Atualmente é possível previnir a AIDS com 90% de eficácia tomando uma única pílula por dia por meio da PrEP, que está disponível gratuitamente no Sistema Único de Saúde (SUS). Essa pílula contém a mistura de dois medicamentos antirretrovirais (tenofovir e entricitabina) que formam uma espécie de barreira protetora contra o HIV no seu organismo.

Consumindo diariamente uma pílula de PrEP, o medicamento bloqueia os caminhos utilizados pelo HIV para infectar o organismo.

A PrEP funciona de forma parecida com a Profilaxia Pós-Exposição (PEP). A PEP é uma medida de emergência que deve ser tomada em até 72 horas após a suspeita de exposição ao HIV e consiste na administração de antirretrovirais durante 28 dias como tentativa de evitar a instalação do HIV no organismo.

Muitos países já adotam a PrEP como polícia pública no combate à AIDS e essa é inclusive uma recomendação da Organização Mundial de Saúde (OMS). E o melhor de tudo é que a PrEP está disponível no Brasil. Segundo o Governo Federal, a utilização da PrEP é feita após prescrição médica para grupos de “maior vulnerabilidade”: gays, travestis, transexuais, profissionais do sexo e casais em que uma das partes seja portadora do HIV.

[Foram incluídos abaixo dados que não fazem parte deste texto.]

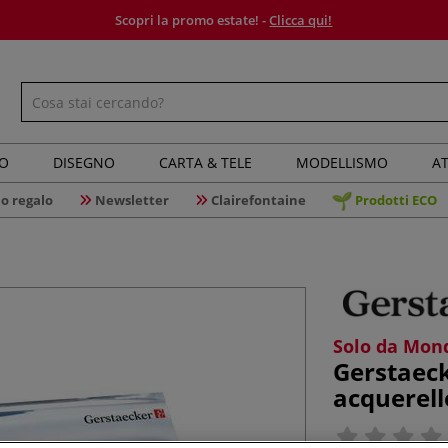
Scopri la promo estate! -
Clicca qui!
IO
DISEGNO
CARTA & TELE
MODELLISMO
AT
o regalo
Newsletter
Clairefontaine
Prodotti ECO
Solo da Mond
Gerstaeck
acquerell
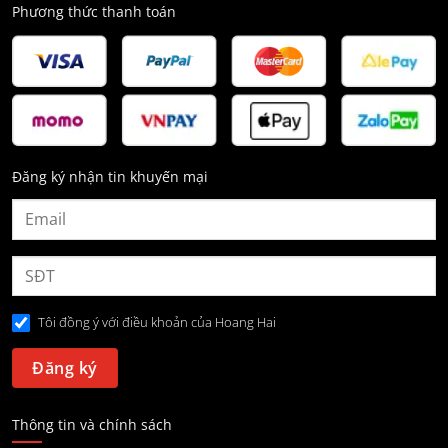
Phương thức thanh toán
Đăng ký nhận tin khuyến mại
Tôi đồng ý với điều khoản của Hoang Hai
Thông tin và chính sách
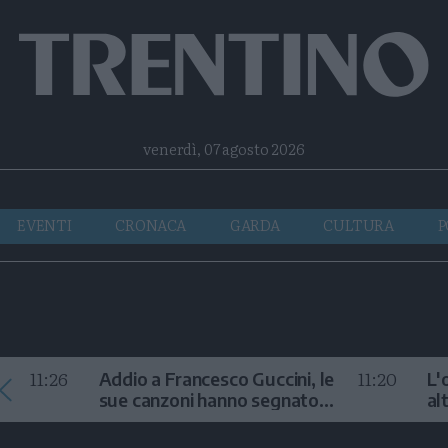
Facebook
Twitter
Instagram
Telegram
RSS
venerdì, 07 agosto 2026
EVENTI
CRONACA
GARDA
CULTURA
P
11:26
11:20
Addio a Francesco Guccini, le
L'
sue canzoni hanno segnato
al
la storia
te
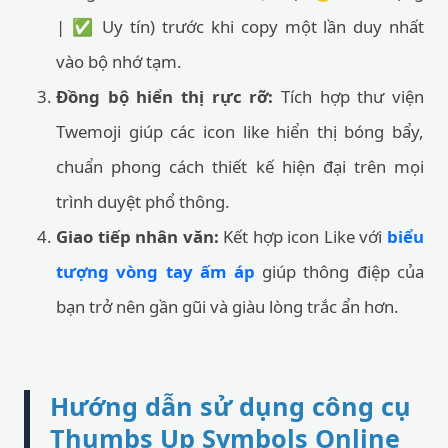
| ✅ Uy tín) trước khi copy một lần duy nhất
vào bộ nhớ tạm.
Đồng bộ hiển thị rực rỡ:
Tích hợp thư viện
Twemoji giúp các icon like hiển thị bóng bẩy,
chuẩn phong cách thiết kế hiện đại trên mọi
trình duyệt phổ thông.
Giao tiếp nhân văn:
Kết hợp icon Like với
biểu
tượng vòng tay ấm áp
giúp thông điệp của
bạn trở nên gần gũi và giàu lòng trắc ẩn hơn.
Hướng dẫn sử dụng công cụ
Thumbs Up Symbols Online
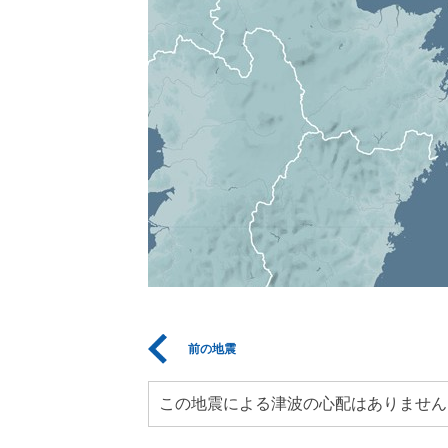
前の地震
この地震による津波の心配はありません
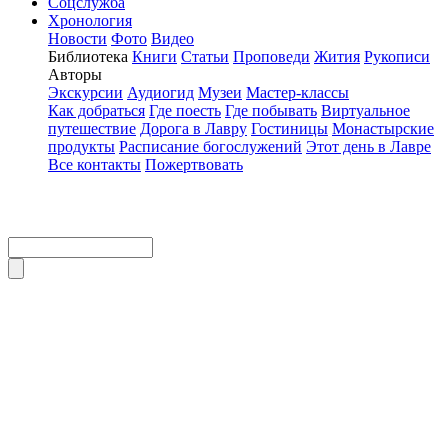
Соцслужба
Хронология
Новости
Фото
Видео
Библиотека
Книги
Статьи
Проповеди
Жития
Рукописи
Авторы
Экскурсии
Аудиогид
Музеи
Мастер-классы
Как добраться
Где поесть
Где побывать
Виртуальное
путешествие
Дорога в Лавру
Гостиницы
Монастырские
продукты
Расписание богослужений
Этот день в Лавре
Все контакты
Пожертвовать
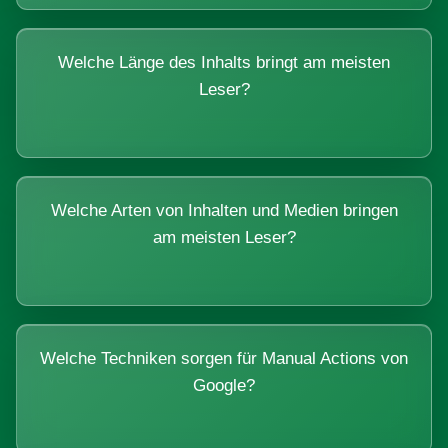
Welche Länge des Inhalts bringt am meisten
Leser?
Welche Arten von Inhalten und Medien bringen
am meisten Leser?
Welche Techniken sorgen für Manual Actions von
Google?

Com a utilização da PrEP, as pessoas se sentem mais seguras e tranquilas na prevenção do HIV, especialmente quando não conseguem utilizar camisinha nas relações sexuais com terceiros.

Se você tiver interesse em tomar a PrEP, é só procurar um profissional da saúde. Entretanto, não basta fazer parte do “grupo vulnerável” para receber o tratamento, já que o médico vai avaliar o grau de exposição a situações de risco, a prática de sexo sem camisinha, a existência de outras infecções sexualmente transmissíveis (IST), se o fígado e o rim estão funcionando normalmente, etc. Se tudo der certo, é possível aderir ao tratamento na rede pública. Na rede particular, é necessário arcar com todos os custos, inclusive a aquisição do medicamento importado.

Por fim, é muito importante lembrar que a PrEP não previne gravidez ou outras doenças sexualmente transmissíveis. Por isso, recomenda-se a utilização da camisinha junto a PrEP, para garantir maior proteção a ISTs. Além disso, como todo medicamento, a PrEP não está livre de efeitos colaterais. Portanto, podem ocorrer dores de estômago, náuseas, alterações do ritmo intestinal, gases e, no longo prazo, até mesmo perda óssea.